Hours ahead of Monday's memorial for Kobe Bryant, the man who chronicled all 20 years of Bryant's NBA career in photographs recalled one moment in particular that captured athlete's famed competitive mindset.
Andrew D. Bernstein, the Los Angeles Lakers team photographer, said a January 2010 picture of an injured, exhausted Bryant preparing for a game "really sums up the Mamba mentality in one photo."
The photo shows Bryant in the visitors' locker room ahead of a game against the Knicks in New York's Madison Square Garden.
A few things to know: Bryant had just played the night before, scoring 31 points in a 87-93 loss to the Cleveland Cavaliers.
His body was far from its best — he had a broken finger.

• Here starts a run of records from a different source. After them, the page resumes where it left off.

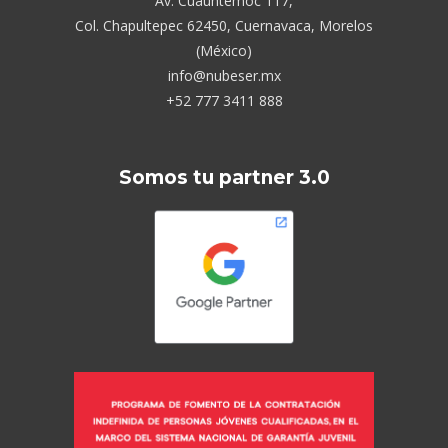
Av. Cuauhtémoc 117,
Col. Chapultepec 62450, Cuernavaca, Morelos
(México)
info@nubeser.mx
+52 777 3411 888
Somos tu partner 3.0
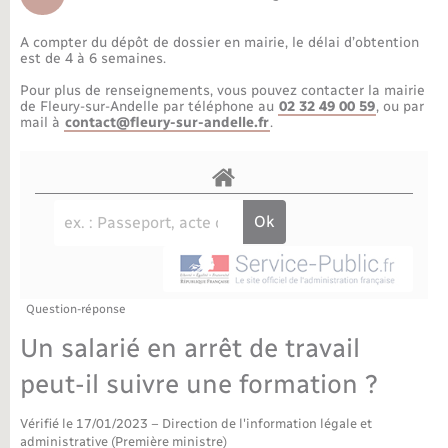
Déchèteries
Travaux - Autorisation d’occupation de l’espace
public
A compter du dépôt de dossier en mairie, le délai d’obtention
Bornes de recharge électrique
Parrainage civil
Publications
Petite enfance
est de 4 à 6 semaines.
Pour plus de renseignements, vous pouvez contacter la mairie
Recensement militaire
Agenda
Info jeunes
de Fleury-sur-Andelle par téléphone au
02 32 49 00 59
, ou par
mail à
contact@fleury-sur-andelle.fr
.
Concessions funéraires
Budget
Maison des jeunes (11-17 ans)
La Communauté de communes
Associations
Plan interactif
Saison culturelle
Question-réponse
Bibliothèques
Un salarié en arrêt de travail
Sport
peut-il suivre une formation ?
Vérifié le 17/01/2023 – Direction de l'information légale et
Tourisme
administrative (Première ministre)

But nevertheless he was gearing up to play at MSG, one of basketball's grandest stages, and the Lakers — the league's defending champions — were in a tight race for the No. 1 seed in the Western Conference.
Bryant sits on a bench, his eyes closed, his feet soaking in an ice bucket, his head resting on his palm, his elbow pressing onto his knee.
Bryant ended up playing 42 minutes, and led the Lakers in scoring with 27 points in a 115-105 win.
The Lakers would go on to win the NBA title that year, defeating the Boston Celtics in seven games. It was Bryant's fifth and final NBA championship.
Bernstein's photos appear in Bryant 2018 book, "The Mamba Mentality: How I Play."